The provision allowing Member States to introduce further conditions in the context of international access and transfer of personal health data may​​ be more restrictive approach than those in GDPR and fuel fragmentation, working against the move towards a harmonised health data ecosystem. In the context of international data transfer of non-personal (anonymised) data, the EP position provides that all data categories of data entering the EHDS will be considered highly sensitive non-personal electronic health data which is a new term, not used in the current law, with unknown rules to be followed to ensure compliance. These provisions may create even more ambiguity in an already complex environment and are against the objective to harmonise data flows and free movement of electronic health data.  
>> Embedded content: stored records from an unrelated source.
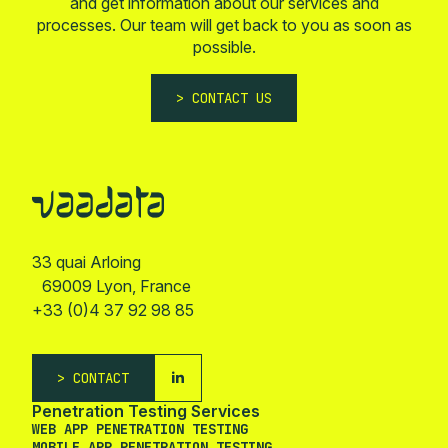
and get information about our services and
processes. Our team will get back to you as soon as
possible.
CONTACT US
33 quai Arloing
69009 Lyon, France
+33 (0)4 37 92 98 85
CONTACT
Penetration Testing Services
WEB APP PENETRATION TESTING
MOBILE APP PENETRATION TESTING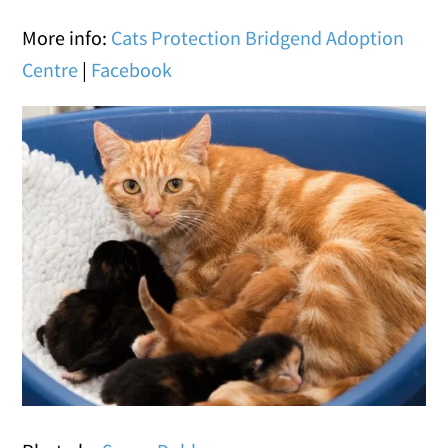
More info:
Cats Protection Bridgend Adoption
Centre
|
Facebook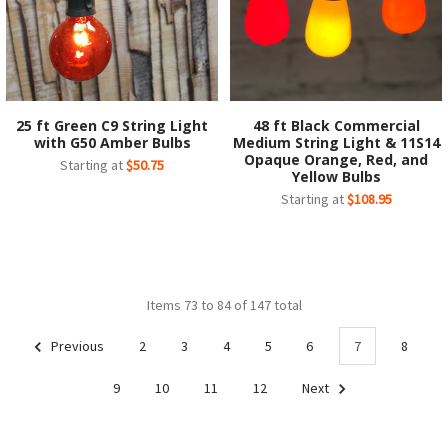
25 ft Green C9 String Light
48 ft Black Commercial
with G50 Amber Bulbs
Medium String Light & 11S14
Opaque Orange, Red, and
Starting at
$50.75
Yellow Bulbs
Starting at
$108.95
Items 73 to 84 of 147 total
Previous
2
3
4
5
6
7
8
9
10
11
12
Next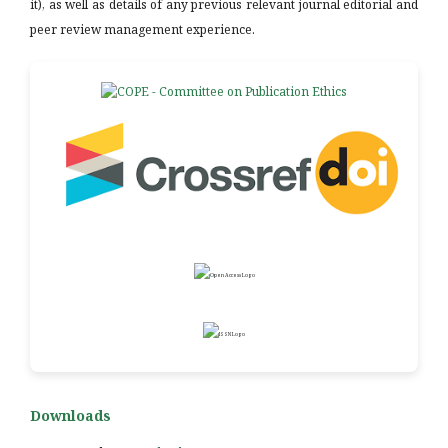
it), as well as details of any previous relevant journal editorial and
peer review management experience.
Downloads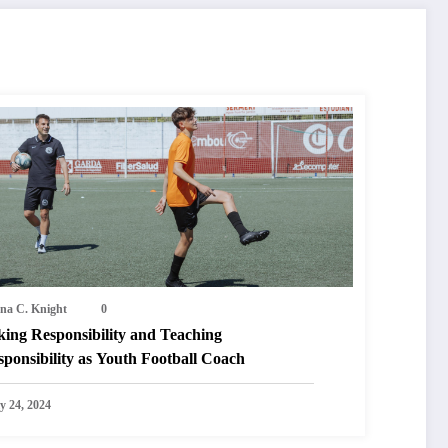
na C. Knight
0
king Responsibility and Teaching
ponsibility as Youth Football Coach
y 24, 2024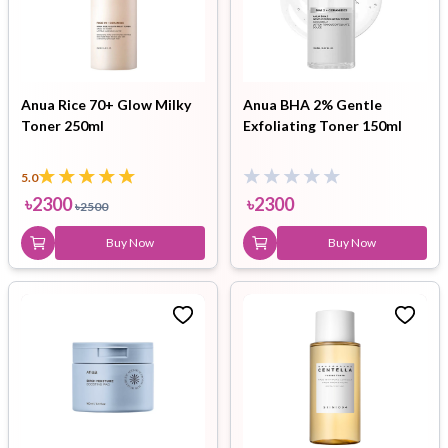
Anua Rice 70+ Glow Milky
Anua BHA 2% Gentle
Toner 250ml
Exfoliating Toner 150ml
5.0
৳
2300
৳
2300
৳
2500
Buy Now
Buy Now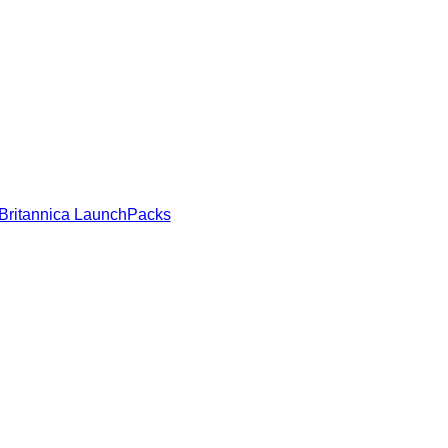
Britannica LaunchPacks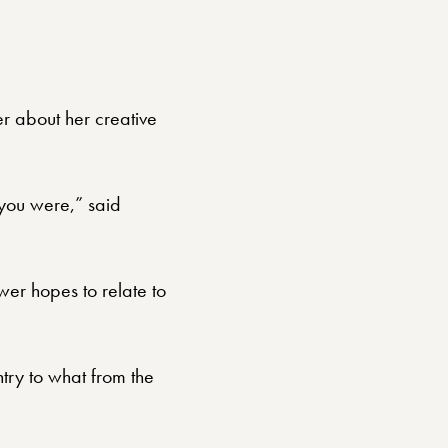
r about her creative
 you were,” said
wer hopes to relate to
ntry to what from the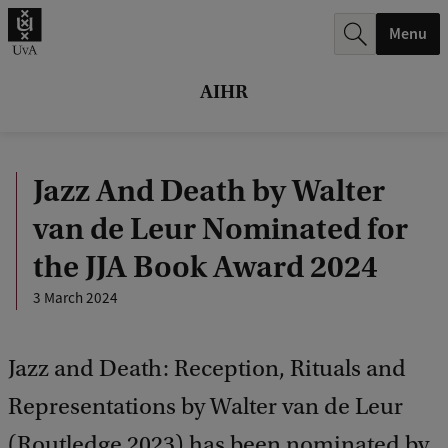
r
Menu
c
h
AIHR
.
.
Jazz And Death by Walter
.
van de Leur Nominated for
the JJA Book Award 2024
3 March 2024
Jazz and Death: Reception, Rituals and
Representations by Walter van de Leur
(Routledge 2023) has been nominated by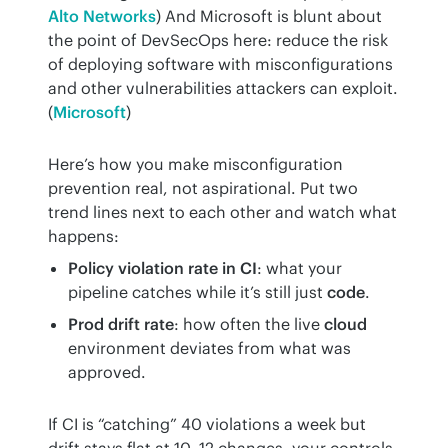
Alto Networks
) And Microsoft is blunt about 
the point of DevSecOps here: reduce the risk 
of deploying software with misconfigurations 
and other vulnerabilities attackers can exploit. 
(
Microsoft
)
Here’s how you make misconfiguration 
prevention real, not aspirational. Put two 
trend lines next to each other and watch what 
happens:
Policy violation rate in CI
: what your
pipeline catches while it’s still just
code
.
Prod drift rate
: how often the live
cloud
environment deviates from what was
approved.
If CI is “catching” 40 violations a week but 
drift stays flat at 10–12 changes, your controls 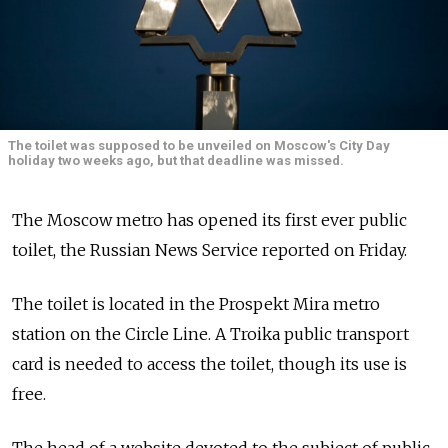
The toilet was supposed to be unveiled on Moscow's City Day
holiday two weeks ago, but that deadline was missed.
The Moscow metro has opened its first ever public
toilet, the Russian News Service reported on Friday.
The toilet is located in the Prospekt Mira metro
station on the Circle Line. A Troika public transport
card is needed to access the toilet, though its use is
free.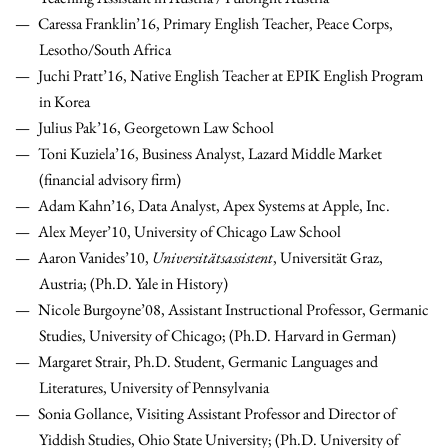
Caressa Franklin’16, Primary English Teacher, Peace Corps,
Lesotho/South Africa
Juchi Pratt’16, Native English Teacher at EPIK English Program
in Korea
Julius Pak’16, Georgetown Law School
Toni Kuziela’16, Business Analyst, Lazard Middle Market
(financial advisory firm)
Adam Kahn’16, Data Analyst, Apex Systems at Apple, Inc.
Alex Meyer’10, University of Chicago Law School
Aaron Vanides’10,
Universitätsassistent
, Universität Graz,
Austria; (Ph.D. Yale in History)
Nicole Burgoyne’08, Assistant Instructional Professor, Germanic
Studies, University of Chicago; (Ph.D. Harvard in German)
Margaret Strair, Ph.D. Student,
Germanic Languages and
Literatures, University of Pennsylvania
Sonia Gollance, Visiting Assistant Professor and Director of
Yiddish Studies, Ohio State University; (Ph.D. University of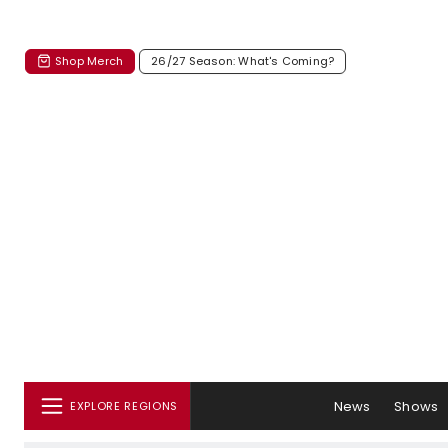
Shop Merch
26/27 Season: What's Coming?
News
Shows
EXPLORE REGIONS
​​​As proposed by the EP, a broadly defined data localisation requirement for all health data generated in the Union, irrespective of any EHDS access request, and cross-border restrictions may limit opportunities for EU patients to access treatment by:  

  • Limiting the possibility to manufacture the medicinal product outside of EU;  
  • Impacting the traceability to the patient; 
  • Negatively affecting research collaboration involving researchers from EU and non-EU countries; 
  • Disrupting the ability of companies to combine data from different regions in the world, for example to conduct global clinical trials or to make safety evaluations; and  
  • Limiting the possibility to fulfill the regulatory obligations in the area of pharmacovigilance and product quality complaints.  

We recommend clarification on these requirements to provide greater certainty on the rules for international data transfers and data storage. It is vital to the goals of improving patient treatments and patient safety, improving public health, and accelerating the availability of innovative therapies. It is worth noting the international transfers of personal information for purposes of medical research and monitoring drug reactions transfers take place pursuant to legal and ethical frameworks that ensure the confidentiality of the data and protection of individual privacy rights. 

As the pharmaceutical industry has a long history of developing privacy compliant solutions which involve anonymisation techniques, we would welcome the opportunity to be part of the discussion on workable and balanced pseudonymisation and anonymisation processes established methods and tools that could facilitate the high-quality adoption and rapid benefits realisation from the EHDS Regulation. 

Call to action 

As the file progresses in the trilogue discussions, EFPIA calls the co-legislators to seize this opportunity to thoroughly examine aspects raised in this paper to provide greater legal certainty and keep the momentum for harmonization. With such refinements, the EHDS has a real chance to shape the future health data and digital ecosystem and bring enormous benefits to European patients, healthcare professionals, and health systems.